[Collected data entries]

-*-*-

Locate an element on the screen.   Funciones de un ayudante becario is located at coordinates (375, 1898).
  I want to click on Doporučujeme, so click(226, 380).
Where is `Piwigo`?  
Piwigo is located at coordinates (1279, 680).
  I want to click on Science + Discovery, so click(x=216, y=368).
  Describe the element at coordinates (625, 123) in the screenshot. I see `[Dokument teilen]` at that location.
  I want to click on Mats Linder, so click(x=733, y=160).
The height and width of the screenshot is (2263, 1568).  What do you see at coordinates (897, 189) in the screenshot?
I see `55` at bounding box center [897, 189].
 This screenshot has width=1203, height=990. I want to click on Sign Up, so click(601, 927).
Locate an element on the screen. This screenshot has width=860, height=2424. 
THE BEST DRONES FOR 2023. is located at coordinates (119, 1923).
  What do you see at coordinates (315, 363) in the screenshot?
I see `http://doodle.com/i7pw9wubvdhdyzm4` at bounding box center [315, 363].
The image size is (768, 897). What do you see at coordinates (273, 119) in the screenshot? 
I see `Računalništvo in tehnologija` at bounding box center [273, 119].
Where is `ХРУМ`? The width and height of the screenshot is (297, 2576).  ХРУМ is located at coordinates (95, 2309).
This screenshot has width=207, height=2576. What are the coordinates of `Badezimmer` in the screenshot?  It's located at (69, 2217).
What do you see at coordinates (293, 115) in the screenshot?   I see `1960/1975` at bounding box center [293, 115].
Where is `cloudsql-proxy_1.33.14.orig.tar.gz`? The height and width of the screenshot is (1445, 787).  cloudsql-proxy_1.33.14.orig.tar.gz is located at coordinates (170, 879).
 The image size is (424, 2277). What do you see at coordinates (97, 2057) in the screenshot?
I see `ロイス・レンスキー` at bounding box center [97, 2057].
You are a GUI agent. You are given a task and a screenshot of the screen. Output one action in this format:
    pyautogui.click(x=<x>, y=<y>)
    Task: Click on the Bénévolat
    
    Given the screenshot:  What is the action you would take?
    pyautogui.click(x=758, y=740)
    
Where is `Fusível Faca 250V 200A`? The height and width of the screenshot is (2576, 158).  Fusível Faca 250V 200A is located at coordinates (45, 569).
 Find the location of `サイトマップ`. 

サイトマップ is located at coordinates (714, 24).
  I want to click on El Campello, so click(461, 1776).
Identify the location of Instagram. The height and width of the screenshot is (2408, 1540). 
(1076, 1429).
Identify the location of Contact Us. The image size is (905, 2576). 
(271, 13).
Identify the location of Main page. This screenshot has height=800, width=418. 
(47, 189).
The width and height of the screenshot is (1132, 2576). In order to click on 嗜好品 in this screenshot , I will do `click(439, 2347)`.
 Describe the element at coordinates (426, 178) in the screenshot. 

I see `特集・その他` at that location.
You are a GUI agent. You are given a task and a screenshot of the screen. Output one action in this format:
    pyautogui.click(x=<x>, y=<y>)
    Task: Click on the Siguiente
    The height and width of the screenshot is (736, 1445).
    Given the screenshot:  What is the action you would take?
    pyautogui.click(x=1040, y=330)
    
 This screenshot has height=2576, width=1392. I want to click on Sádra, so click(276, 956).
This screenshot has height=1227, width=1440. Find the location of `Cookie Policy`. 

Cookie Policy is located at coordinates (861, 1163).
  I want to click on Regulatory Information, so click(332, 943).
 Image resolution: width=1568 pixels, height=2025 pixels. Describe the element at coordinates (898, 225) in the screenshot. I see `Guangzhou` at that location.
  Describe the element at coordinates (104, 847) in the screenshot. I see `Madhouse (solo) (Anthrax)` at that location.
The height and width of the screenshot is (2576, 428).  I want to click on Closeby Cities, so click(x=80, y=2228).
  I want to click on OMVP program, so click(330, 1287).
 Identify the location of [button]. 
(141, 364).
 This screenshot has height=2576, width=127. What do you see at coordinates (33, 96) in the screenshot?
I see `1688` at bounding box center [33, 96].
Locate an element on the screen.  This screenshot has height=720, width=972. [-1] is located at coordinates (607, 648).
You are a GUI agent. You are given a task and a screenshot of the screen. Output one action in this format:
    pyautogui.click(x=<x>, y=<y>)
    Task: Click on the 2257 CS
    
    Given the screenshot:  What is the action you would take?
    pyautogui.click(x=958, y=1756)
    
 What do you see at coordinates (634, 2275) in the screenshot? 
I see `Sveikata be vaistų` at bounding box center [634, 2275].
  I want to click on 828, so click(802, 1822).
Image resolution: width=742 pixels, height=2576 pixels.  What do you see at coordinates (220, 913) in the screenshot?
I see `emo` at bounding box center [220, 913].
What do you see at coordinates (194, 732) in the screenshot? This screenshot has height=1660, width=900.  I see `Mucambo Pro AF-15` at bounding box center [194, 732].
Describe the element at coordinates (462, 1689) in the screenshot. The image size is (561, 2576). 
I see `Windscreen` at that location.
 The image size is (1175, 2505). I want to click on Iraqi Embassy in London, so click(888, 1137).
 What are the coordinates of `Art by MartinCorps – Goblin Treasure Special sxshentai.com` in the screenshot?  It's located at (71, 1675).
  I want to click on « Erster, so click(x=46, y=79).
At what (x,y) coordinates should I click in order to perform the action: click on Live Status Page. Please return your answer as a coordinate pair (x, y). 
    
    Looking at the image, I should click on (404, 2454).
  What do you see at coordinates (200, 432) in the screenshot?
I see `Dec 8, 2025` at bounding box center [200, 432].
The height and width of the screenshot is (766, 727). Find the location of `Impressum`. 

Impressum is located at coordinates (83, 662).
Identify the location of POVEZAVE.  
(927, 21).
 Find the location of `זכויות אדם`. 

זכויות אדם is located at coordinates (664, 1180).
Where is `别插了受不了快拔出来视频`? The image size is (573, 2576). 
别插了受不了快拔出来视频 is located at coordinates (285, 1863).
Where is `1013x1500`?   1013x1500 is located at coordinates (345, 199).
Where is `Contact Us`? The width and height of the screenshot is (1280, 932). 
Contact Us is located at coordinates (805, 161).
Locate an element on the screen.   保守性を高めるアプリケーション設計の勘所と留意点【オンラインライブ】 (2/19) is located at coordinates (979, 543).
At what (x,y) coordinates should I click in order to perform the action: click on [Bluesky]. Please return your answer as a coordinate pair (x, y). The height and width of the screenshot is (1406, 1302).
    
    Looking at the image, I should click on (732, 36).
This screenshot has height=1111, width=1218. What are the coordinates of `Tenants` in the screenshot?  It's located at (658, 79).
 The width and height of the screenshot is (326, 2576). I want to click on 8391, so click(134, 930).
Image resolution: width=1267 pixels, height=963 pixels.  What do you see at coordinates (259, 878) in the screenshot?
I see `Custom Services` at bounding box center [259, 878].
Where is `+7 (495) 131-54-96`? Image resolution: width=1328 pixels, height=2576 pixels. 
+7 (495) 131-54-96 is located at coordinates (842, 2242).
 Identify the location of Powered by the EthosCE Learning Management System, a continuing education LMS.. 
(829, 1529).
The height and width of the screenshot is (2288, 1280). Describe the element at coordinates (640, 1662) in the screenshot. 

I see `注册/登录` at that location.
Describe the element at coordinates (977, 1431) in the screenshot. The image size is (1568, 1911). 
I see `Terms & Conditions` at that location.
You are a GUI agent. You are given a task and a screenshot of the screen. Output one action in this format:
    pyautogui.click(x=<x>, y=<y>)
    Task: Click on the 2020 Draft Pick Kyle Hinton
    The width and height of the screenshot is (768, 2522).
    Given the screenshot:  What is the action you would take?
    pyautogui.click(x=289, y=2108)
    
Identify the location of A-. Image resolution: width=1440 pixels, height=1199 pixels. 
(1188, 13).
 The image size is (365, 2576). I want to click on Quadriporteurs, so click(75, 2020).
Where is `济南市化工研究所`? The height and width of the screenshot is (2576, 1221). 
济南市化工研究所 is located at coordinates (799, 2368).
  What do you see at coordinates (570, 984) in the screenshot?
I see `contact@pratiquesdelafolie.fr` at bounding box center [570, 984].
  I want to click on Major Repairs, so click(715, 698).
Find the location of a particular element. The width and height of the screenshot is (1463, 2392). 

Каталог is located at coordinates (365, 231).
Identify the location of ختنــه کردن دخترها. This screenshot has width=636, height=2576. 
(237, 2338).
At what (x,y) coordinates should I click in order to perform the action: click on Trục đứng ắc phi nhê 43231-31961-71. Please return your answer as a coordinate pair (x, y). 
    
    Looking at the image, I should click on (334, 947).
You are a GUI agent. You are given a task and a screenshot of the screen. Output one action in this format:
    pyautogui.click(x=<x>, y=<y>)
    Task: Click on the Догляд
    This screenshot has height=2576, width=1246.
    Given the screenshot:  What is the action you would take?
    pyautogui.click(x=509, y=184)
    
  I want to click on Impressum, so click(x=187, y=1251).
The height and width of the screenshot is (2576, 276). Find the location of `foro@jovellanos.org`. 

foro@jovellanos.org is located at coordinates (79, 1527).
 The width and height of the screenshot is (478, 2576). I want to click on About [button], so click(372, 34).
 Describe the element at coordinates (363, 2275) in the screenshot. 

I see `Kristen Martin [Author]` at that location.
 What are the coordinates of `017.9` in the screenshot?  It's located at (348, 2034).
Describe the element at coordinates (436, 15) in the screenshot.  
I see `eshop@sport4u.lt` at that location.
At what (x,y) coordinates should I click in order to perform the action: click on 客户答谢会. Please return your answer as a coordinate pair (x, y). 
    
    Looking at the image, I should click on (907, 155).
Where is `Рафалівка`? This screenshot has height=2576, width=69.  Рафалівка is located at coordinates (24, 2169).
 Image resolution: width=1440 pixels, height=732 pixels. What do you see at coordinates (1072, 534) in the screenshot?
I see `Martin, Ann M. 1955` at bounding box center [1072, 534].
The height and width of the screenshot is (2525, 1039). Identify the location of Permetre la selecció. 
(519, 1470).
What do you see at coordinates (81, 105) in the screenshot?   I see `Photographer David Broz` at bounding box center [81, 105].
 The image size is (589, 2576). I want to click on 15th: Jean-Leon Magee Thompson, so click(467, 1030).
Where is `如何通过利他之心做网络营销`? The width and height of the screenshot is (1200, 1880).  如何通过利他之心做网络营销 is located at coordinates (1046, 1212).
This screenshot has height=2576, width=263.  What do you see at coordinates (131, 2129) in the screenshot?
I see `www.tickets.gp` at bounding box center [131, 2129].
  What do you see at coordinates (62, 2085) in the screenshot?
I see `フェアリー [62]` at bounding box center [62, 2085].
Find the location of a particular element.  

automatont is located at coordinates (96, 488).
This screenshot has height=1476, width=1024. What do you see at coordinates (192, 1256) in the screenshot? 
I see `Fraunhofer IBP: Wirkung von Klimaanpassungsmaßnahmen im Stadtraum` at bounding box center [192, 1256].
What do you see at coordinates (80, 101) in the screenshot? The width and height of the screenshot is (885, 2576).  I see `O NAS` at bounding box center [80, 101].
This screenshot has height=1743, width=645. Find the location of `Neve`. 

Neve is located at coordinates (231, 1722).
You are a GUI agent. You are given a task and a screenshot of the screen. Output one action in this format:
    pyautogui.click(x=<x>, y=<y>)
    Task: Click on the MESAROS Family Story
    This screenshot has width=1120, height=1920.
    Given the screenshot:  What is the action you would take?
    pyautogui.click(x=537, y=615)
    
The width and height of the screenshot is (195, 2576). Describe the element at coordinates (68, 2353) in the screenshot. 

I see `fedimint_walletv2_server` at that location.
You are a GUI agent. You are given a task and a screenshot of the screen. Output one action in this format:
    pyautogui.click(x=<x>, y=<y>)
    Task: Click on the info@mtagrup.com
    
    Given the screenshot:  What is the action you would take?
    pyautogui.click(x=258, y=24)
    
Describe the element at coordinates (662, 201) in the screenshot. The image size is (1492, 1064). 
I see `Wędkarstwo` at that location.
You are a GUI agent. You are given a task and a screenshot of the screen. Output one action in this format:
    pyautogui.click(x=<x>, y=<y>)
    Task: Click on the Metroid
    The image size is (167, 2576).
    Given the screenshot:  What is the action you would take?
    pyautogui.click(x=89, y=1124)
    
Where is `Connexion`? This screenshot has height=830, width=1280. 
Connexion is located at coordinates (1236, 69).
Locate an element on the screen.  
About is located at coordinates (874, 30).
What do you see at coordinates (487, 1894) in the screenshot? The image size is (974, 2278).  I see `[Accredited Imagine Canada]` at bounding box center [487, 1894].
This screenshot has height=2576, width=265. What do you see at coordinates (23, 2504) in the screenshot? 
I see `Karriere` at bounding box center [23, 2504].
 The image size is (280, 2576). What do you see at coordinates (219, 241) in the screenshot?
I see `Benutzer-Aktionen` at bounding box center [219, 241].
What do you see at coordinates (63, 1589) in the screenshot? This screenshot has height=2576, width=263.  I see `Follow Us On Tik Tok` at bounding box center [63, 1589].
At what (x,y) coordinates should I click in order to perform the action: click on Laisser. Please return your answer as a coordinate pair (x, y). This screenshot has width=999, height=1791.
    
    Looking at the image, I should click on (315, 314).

-*-*-

Wherever the line holding "Describe the element at coordinates (662, 201)" falls in the entries above, copy exactly from it through the line holding "What do you see at coordinates (487, 1894)", inclusive, and add nothing.

> **Exercise result**
Describe the element at coordinates (662, 201) in the screenshot. The image size is (1492, 1064). 
I see `Wędkarstwo` at that location.
You are a GUI agent. You are given a task and a screenshot of the screen. Output one action in this format:
    pyautogui.click(x=<x>, y=<y>)
    Task: Click on the Metroid
    The image size is (167, 2576).
    Given the screenshot:  What is the action you would take?
    pyautogui.click(x=89, y=1124)
    
Where is `Connexion`? This screenshot has height=830, width=1280. 
Connexion is located at coordinates (1236, 69).
Locate an element on the screen.  
About is located at coordinates (874, 30).
What do you see at coordinates (487, 1894) in the screenshot? The image size is (974, 2278).  I see `[Accredited Imagine Canada]` at bounding box center [487, 1894].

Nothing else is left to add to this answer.